Study material >>
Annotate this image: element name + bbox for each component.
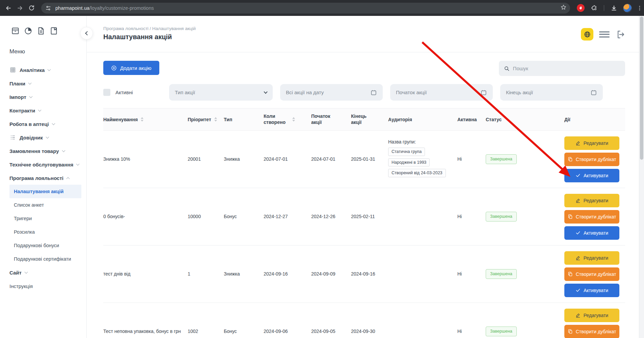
column-header-priority[interactable]: Пріоритет xyxy=(188,117,224,122)
calendar-icon xyxy=(370,89,377,96)
sidebar-subitem-promotions-settings[interactable]: Налаштування акцій xyxy=(9,185,81,198)
sidebar-subitem-label: Тригери xyxy=(14,216,32,221)
calendar-icon xyxy=(590,89,597,96)
activate-button[interactable]: Активувати xyxy=(564,169,619,182)
all-promotions-date-filter[interactable]: Всі акції на дату xyxy=(280,84,383,101)
cell-audience: Назва групи: Статична група Народжені в … xyxy=(388,139,457,180)
bookmark-star-button[interactable] xyxy=(560,4,567,12)
column-header-actions: Дії xyxy=(564,117,625,122)
active-checkbox[interactable] xyxy=(103,89,110,96)
browser-reload-button[interactable] xyxy=(26,2,37,14)
column-header-type: Тип xyxy=(224,117,264,122)
sidebar-item-label: Плани xyxy=(9,81,25,86)
scrollbar-thumb[interactable] xyxy=(640,17,643,160)
sidebar-item-label: Замовлення товару xyxy=(9,148,59,154)
duplicate-button[interactable]: Створити дублікат xyxy=(564,267,619,281)
column-header-status: Статус xyxy=(486,117,564,122)
archive-box-icon[interactable] xyxy=(10,26,20,35)
duplicate-button[interactable]: Створити дублікат xyxy=(564,153,619,166)
column-header-created[interactable]: Коли створено xyxy=(264,113,311,125)
page-scrollbar[interactable] xyxy=(639,16,644,338)
sidebar-collapse-button[interactable] xyxy=(80,27,93,40)
sidebar-subitem-label: Список анкет xyxy=(14,202,44,208)
chevron-up-icon xyxy=(66,177,70,180)
cell-name: Знижка 10% xyxy=(103,156,188,162)
edit-button[interactable]: Редагувати xyxy=(564,136,619,150)
add-promotion-button[interactable]: Додати акцію xyxy=(103,61,159,75)
sidebar-subitem-gift-bonuses[interactable]: Подарункові бонуси xyxy=(9,239,81,252)
column-header-name[interactable]: Найменування xyxy=(103,117,188,122)
search-input[interactable] xyxy=(513,66,620,71)
duplicate-button[interactable]: Створити дублікат xyxy=(564,210,619,224)
logout-icon xyxy=(615,29,625,40)
sidebar-item-loyalty-program[interactable]: Програма лояльності xyxy=(0,171,86,185)
sidebar-item-site[interactable]: Сайт xyxy=(0,266,86,279)
cell-active: Ні xyxy=(457,271,486,277)
downloads-button[interactable] xyxy=(608,2,620,14)
sidebar-item-import[interactable]: Імпорт xyxy=(0,90,86,104)
url-host: pharmapoint.ua xyxy=(55,5,89,11)
page-header: Програма лояльності / Налаштування акцій… xyxy=(87,16,644,52)
start-date-filter[interactable]: Початок акції xyxy=(390,84,493,101)
sidebar-item-label: Сайт xyxy=(9,270,22,276)
sidebar-item-instruction[interactable]: Інструкція xyxy=(0,279,86,293)
cell-created: 2024-09-16 xyxy=(264,271,311,277)
breadcrumb: Програма лояльності / Налаштування акцій xyxy=(103,26,196,31)
kebab-menu-icon xyxy=(637,5,643,11)
sidebar-item-plans[interactable]: Плани xyxy=(0,77,86,90)
column-header-audience: Аудиторія xyxy=(388,117,457,122)
menu-toggle-button[interactable] xyxy=(599,31,610,38)
activate-button[interactable]: Активувати xyxy=(564,284,619,297)
end-date-filter[interactable]: Кінець акції xyxy=(500,84,603,101)
duplicate-button[interactable]: Створити дублікат xyxy=(564,325,619,338)
sidebar-subitem-label: Налаштування акцій xyxy=(14,189,63,194)
copy-icon xyxy=(568,271,573,277)
pie-chart-icon[interactable] xyxy=(23,26,33,35)
sidebar-subitem-gift-certificates[interactable]: Подарункові сертифікати xyxy=(9,252,81,266)
sidebar-item-directory[interactable]: Довідник xyxy=(0,131,86,144)
activate-button[interactable]: Активувати xyxy=(564,226,619,240)
sidebar-item-goods-order[interactable]: Замовлення товару xyxy=(0,144,86,158)
promotion-type-select[interactable]: Тип акції xyxy=(169,84,273,101)
cell-end: 2025-01-31 xyxy=(351,156,388,162)
logout-button[interactable] xyxy=(615,29,625,40)
site-settings-icon[interactable] xyxy=(45,5,51,11)
browser-toolbar: pharmapoint.ua/loyalty/customize-promoti… xyxy=(0,0,644,16)
adblock-extension-button[interactable] xyxy=(575,2,586,14)
sort-icon xyxy=(292,117,295,122)
chevron-down-icon xyxy=(28,81,31,85)
globe-icon xyxy=(584,31,591,38)
profile-button[interactable] xyxy=(622,2,633,14)
sidebar-item-maintenance[interactable]: Технічне обслуговування xyxy=(0,158,86,171)
edit-button[interactable]: Редагувати xyxy=(564,251,619,265)
edit-button[interactable]: Редагувати xyxy=(564,194,619,207)
sidebar-subitem-triggers[interactable]: Тригери xyxy=(9,212,81,225)
book-icon[interactable] xyxy=(49,26,58,35)
chevron-down-icon xyxy=(29,95,32,98)
sidebar-item-analytics[interactable]: Аналітика xyxy=(0,63,86,77)
list-icon xyxy=(9,134,16,141)
search-box xyxy=(499,61,625,76)
language-button[interactable] xyxy=(581,28,593,41)
sidebar-subitem-questionnaires[interactable]: Список анкет xyxy=(9,198,81,212)
content-toolbar: Додати акцію xyxy=(103,61,625,76)
sidebar-item-label: Довідник xyxy=(20,135,43,140)
cell-type: Бонус xyxy=(224,328,264,335)
edit-button[interactable]: Редагувати xyxy=(564,309,619,322)
browser-back-button[interactable] xyxy=(3,2,14,14)
extensions-button[interactable] xyxy=(588,2,600,14)
column-header-active: Активна xyxy=(457,117,486,122)
date-filter-label: Початок акції xyxy=(396,89,427,95)
check-icon xyxy=(575,288,581,293)
address-bar[interactable]: pharmapoint.ua/loyalty/customize-promoti… xyxy=(41,3,570,14)
active-filter[interactable]: Активні xyxy=(103,89,169,96)
cell-created: 2024-12-27 xyxy=(264,213,311,220)
sidebar-item-contracts[interactable]: Контракти xyxy=(0,104,86,117)
sidebar-item-pharmacy-work[interactable]: Робота в аптеці xyxy=(0,117,86,131)
sort-icon xyxy=(141,117,143,122)
document-icon[interactable] xyxy=(36,26,46,35)
browser-forward-button[interactable] xyxy=(14,2,26,14)
cell-created: 2024-09-06 xyxy=(264,328,311,335)
browser-menu-button[interactable] xyxy=(635,2,644,14)
sidebar-subitem-mailing[interactable]: Розсилка xyxy=(9,225,81,239)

Try it >> Would you reproduce the lines above exactly, without carrying over the pictures?

Finished task >>
Annotate this image: element name + bbox for each component.
column-header-priority[interactable]: Пріоритет xyxy=(188,117,224,122)
calendar-icon xyxy=(370,89,377,96)
sidebar-subitem-promotions-settings[interactable]: Налаштування акцій xyxy=(9,185,81,198)
sidebar-subitem-label: Тригери xyxy=(14,216,32,221)
calendar-icon xyxy=(590,89,597,96)
activate-button[interactable]: Активувати xyxy=(564,169,619,182)
all-promotions-date-filter[interactable]: Всі акції на дату xyxy=(280,84,383,101)
cell-audience: Назва групи: Статична група Народжені в … xyxy=(388,139,457,180)
bookmark-star-button[interactable] xyxy=(560,4,567,12)
column-header-actions: Дії xyxy=(564,117,625,122)
active-checkbox[interactable] xyxy=(103,89,110,96)
browser-reload-button[interactable] xyxy=(26,2,37,14)
column-header-type: Тип xyxy=(224,117,264,122)
sidebar-item-label: Плани xyxy=(9,81,25,86)
scrollbar-thumb[interactable] xyxy=(640,17,643,160)
sidebar-item-label: Замовлення товару xyxy=(9,148,59,154)
duplicate-button[interactable]: Створити дублікат xyxy=(564,267,619,281)
column-header-status: Статус xyxy=(486,117,564,122)
archive-box-icon[interactable] xyxy=(10,26,20,35)
duplicate-button[interactable]: Створити дублікат xyxy=(564,153,619,166)
column-header-created[interactable]: Коли створено xyxy=(264,113,311,125)
page-scrollbar[interactable] xyxy=(639,16,644,338)
sidebar-collapse-button[interactable] xyxy=(80,27,93,40)
sidebar-subitem-label: Список анкет xyxy=(14,202,44,208)
chevron-up-icon xyxy=(66,177,70,180)
cell-name: Знижка 10% xyxy=(103,156,188,162)
edit-button[interactable]: Редагувати xyxy=(564,136,619,150)
add-promotion-button[interactable]: Додати акцію xyxy=(103,61,159,75)
sidebar-subitem-gift-bonuses[interactable]: Подарункові бонуси xyxy=(9,239,81,252)
column-header-name[interactable]: Найменування xyxy=(103,117,188,122)
search-input[interactable] xyxy=(513,66,620,71)
duplicate-button[interactable]: Створити дублікат xyxy=(564,210,619,224)
logout-icon xyxy=(615,29,625,40)
sidebar-item-loyalty-program[interactable]: Програма лояльності xyxy=(0,171,86,185)
sidebar-item-site[interactable]: Сайт xyxy=(0,266,86,279)
cell-active: Ні xyxy=(457,271,486,277)
downloads-button[interactable] xyxy=(608,2,620,14)
sidebar-item-import[interactable]: Імпорт xyxy=(0,90,86,104)
url-host: pharmapoint.ua xyxy=(55,5,89,11)
page-header: Програма лояльності / Налаштування акцій… xyxy=(87,16,644,52)
start-date-filter[interactable]: Початок акції xyxy=(390,84,493,101)
sidebar-item-label: Сайт xyxy=(9,270,22,276)
sidebar-item-instruction[interactable]: Інструкція xyxy=(0,279,86,293)
cell-created: 2024-09-16 xyxy=(264,271,311,277)
breadcrumb: Програма лояльності / Налаштування акцій xyxy=(103,26,196,31)
kebab-menu-icon xyxy=(637,5,643,11)
sidebar-item-plans[interactable]: Плани xyxy=(0,77,86,90)
column-header-audience: Аудиторія xyxy=(388,117,457,122)
menu-toggle-button[interactable] xyxy=(599,31,610,38)
activate-button[interactable]: Активувати xyxy=(564,284,619,297)
end-date-filter[interactable]: Кінець акції xyxy=(500,84,603,101)
duplicate-button[interactable]: Створити дублікат xyxy=(564,325,619,338)
sidebar-subitem-label: Налаштування акцій xyxy=(14,189,63,194)
copy-icon xyxy=(568,271,573,277)
pie-chart-icon[interactable] xyxy=(23,26,33,35)
sidebar-subitem-gift-certificates[interactable]: Подарункові сертифікати xyxy=(9,252,81,266)
sidebar-item-directory[interactable]: Довідник xyxy=(0,131,86,144)
activate-button[interactable]: Активувати xyxy=(564,226,619,240)
sidebar-item-goods-order[interactable]: Замовлення товару xyxy=(0,144,86,158)
promotion-type-select[interactable]: Тип акції xyxy=(169,84,273,101)
cell-end: 2025-01-31 xyxy=(351,156,388,162)
logout-button[interactable] xyxy=(615,29,625,40)
site-settings-icon[interactable] xyxy=(45,5,51,11)
browser-toolbar: pharmapoint.ua/loyalty/customize-promoti… xyxy=(0,0,644,16)
adblock-extension-button[interactable] xyxy=(575,2,586,14)
sort-icon xyxy=(292,117,295,122)
chevron-down-icon xyxy=(28,81,31,85)
globe-icon xyxy=(584,31,591,38)
profile-button[interactable] xyxy=(622,2,633,14)
sidebar-item-maintenance[interactable]: Технічне обслуговування xyxy=(0,158,86,171)
edit-button[interactable]: Редагувати xyxy=(564,251,619,265)
edit-button[interactable]: Редагувати xyxy=(564,194,619,207)
sidebar-subitem-triggers[interactable]: Тригери xyxy=(9,212,81,225)
book-icon[interactable] xyxy=(49,26,58,35)
chevron-down-icon xyxy=(29,95,32,98)
sidebar-item-analytics[interactable]: Аналітика xyxy=(0,63,86,77)
list-icon xyxy=(9,134,16,141)
search-box xyxy=(499,61,625,76)
language-button[interactable] xyxy=(581,28,593,41)
sidebar-subitem-questionnaires[interactable]: Список анкет xyxy=(9,198,81,212)
content-toolbar: Додати акцію xyxy=(103,61,625,76)
sidebar-item-label: Довідник xyxy=(20,135,43,140)
cell-type: Бонус xyxy=(224,328,264,335)
edit-button[interactable]: Редагувати xyxy=(564,309,619,322)
browser-back-button[interactable] xyxy=(3,2,14,14)
extensions-button[interactable] xyxy=(588,2,600,14)
column-header-active: Активна xyxy=(457,117,486,122)
date-filter-label: Початок акції xyxy=(396,89,427,95)
check-icon xyxy=(575,288,581,293)
address-bar[interactable]: pharmapoint.ua/loyalty/customize-promoti… xyxy=(41,3,570,14)
active-filter[interactable]: Активні xyxy=(103,89,169,96)
cell-created: 2024-12-27 xyxy=(264,213,311,220)
sidebar-item-contracts[interactable]: Контракти xyxy=(0,104,86,117)
sidebar-item-pharmacy-work[interactable]: Робота в аптеці xyxy=(0,117,86,131)
sort-icon xyxy=(141,117,143,122)
document-icon[interactable] xyxy=(36,26,46,35)
browser-forward-button[interactable] xyxy=(14,2,26,14)
cell-created: 2024-09-06 xyxy=(264,328,311,335)
browser-menu-button[interactable] xyxy=(635,2,644,14)
sidebar-subitem-mailing[interactable]: Розсилка xyxy=(9,225,81,239)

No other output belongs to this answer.